Is k here the same as theta?
I think so yes.
What is the relation between theta and r and p?
The major difference is how the negative binomial is written. Here the negative binomial is written as a Poisson mixture of gammas. See, e.g. here
for the derivation if you are unfamiliar with this notion.
Then write the mean of the gamma as $\mu$ and the variance of the gamma $\mu^2/\theta$. Recall the gamma mixes the Poisson rate parameter so that to get the marginal mean and variance of the Negative binomial, you need to integration out the gamma variations. To do this you can use conditional expectations, e.g.

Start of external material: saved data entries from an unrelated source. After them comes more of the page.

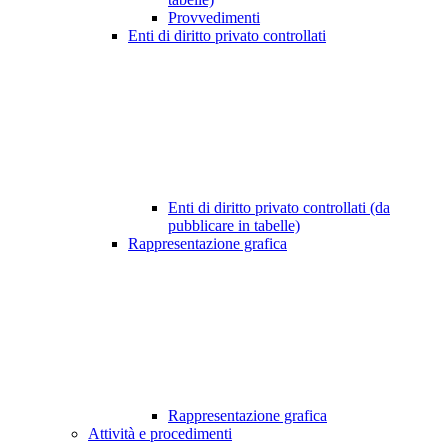
Provvedimenti
Enti di diritto privato controllati
Enti di diritto privato controllati (da
pubblicare in tabelle)
Rappresentazione grafica
Rappresentazione grafica
Attività e procedimenti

$\mathbb{E}(y_i) = \mathbb{E}(\mathbb{E}(y_i | \lambda))$
where the inner expection is the Poisson, e.g.
$\mathbb{E}(y_i) = \mathbb{E}(\lambda) = \mu$
now the variance:
$$\mathbb{V}ar(y_i) = \mathbb{V}ar(\mathbb{E}(y_i | \lambda)) + \mathbb{E}(\mathbb{V}ar(y_i | \lambda))$$
now putting in the gamma values for the inner expectations and variances you see:
$$\mathbb{V}ar(y_i) = \mathbb{V}ar(\lambda) + \mathbb{E}(\lambda)$$
and we may evaluate both the variance and the expectation on the right hand side as mean and variance of the gamma, to get:
$$\mathbb{V}ar(y_i) =\frac{\mu^2}{\theta} + \mu$$
this is the parameterization that these packages appear to be using.
If you want to map this parameterization to the more common negative binomial parameters, write:
$p = \frac{\mu}{\mu + \theta}$ and $r=\theta$.